94-Pu-240
94-Pu-240 AITEL+ Eval-Feb00 T.Murata, T.Kawano, T.Nakagawa
DIST-MAR02 REV4-FEB02 20020214
----JENDL-3.3 MATERIAL 9440
-----INCIDENT NEUTRON DATA
------ENDF-6 FORMAT
HISTORY
87-05 Evaluation was made by
T.Murata (NAIG) : Cross sections above resonance region
and other quantities,
A.Zukeran(Hitachi): Resonance parameters.

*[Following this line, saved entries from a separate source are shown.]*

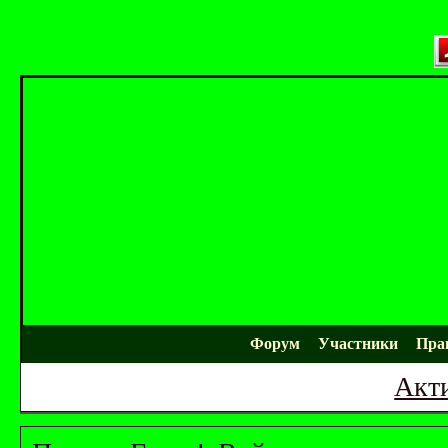
Форум
Участники
Пра
Акт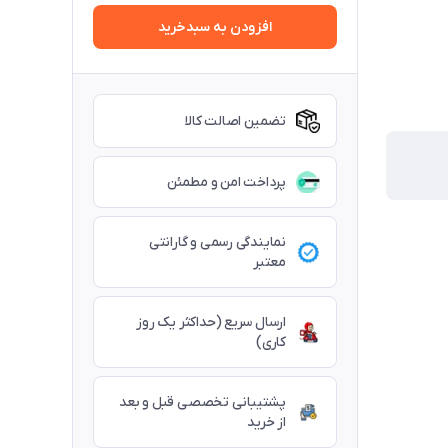
افزودن به سبدخرید
تضمین اصالت کالا
پرداخت امن و مطمئن
نمایندگی رسمی و گارانتی
معتبر
ارسال سریع (حداکثر یک روز
کاری)
پشتیبانی تخصصی قبل و بعد
از خرید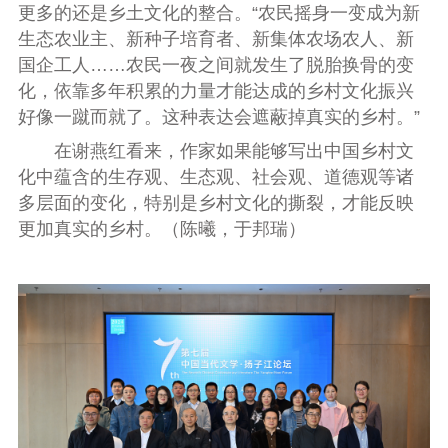
更多的还是乡土文化的整合。“农民摇身一变成为新
生态农业主、新种子培育者、新集体农场农人、新
国企工人……农民一夜之间就发生了脱胎换骨的变
化，依靠多年积累的力量才能达成的乡村文化振兴
好像一蹴而就了。这种表达会遮蔽掉真实的乡村。”
在谢燕红看来，作家如果能够写出中国乡村文
化中蕴含的生存观、生态观、社会观、道德观等诸
多层面的变化，特别是乡村文化的撕裂，才能反映
更加真实的乡村。（陈曦，于邦瑞）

88-06 MT's=16, 17, 37 and 102 were modified.
89-02 FP yields were taken from JNDC FP Decay File version-2.
Compilation was made by T. Nakagawa (JAERI).
90-07 FP yield data were modified.
90-10 MF=5, MT=16, 17, 91: modified at threshold energies.
93-08 JENDL-3.2.
Compiled by T.Nakagawa (NDC/JAERI)
01-12 JENDL-3.3. Evaluation was made by T. Murata (AITEL),
T.Kawano(Kyushu Univ.) and T.Nakagawa (NDC/JAERI) and
compiled by T.Nakagawa (NDC/JAERI).
***** Modified parts from JENDL-3.2 *******************
(2,151) Both of resolved and unresolved resonance params.
(3,2), (3,4), (3,16), (3,17), (3,18), (3,37), (3,51-91),
(3,102)
(4,51-53), (4,55-57)
(5,16), (5,17), (5,91), (5,455)
*******************************************************
02-01 Covariances were added by K. Shibata.
Most of the covariances were taken from JENDL-3.2 covariance
file except for MF/MT=32/151, 33/16, 33/17, 33/18, and
33/102.
MF=1 General Information
MT=451 Comments and dictionary
* The data for MT=452, 455 and 456 were adopted from JENDL-3.2.
MT=452 Number of neutrons per fission
Sum of MT=455(delayed neutrons) and MT=456(prompt neutrons).
MT=455 Delayed neutron data
Below 5 MeV, nu-d of 0.00911 measured by Benedetti et al.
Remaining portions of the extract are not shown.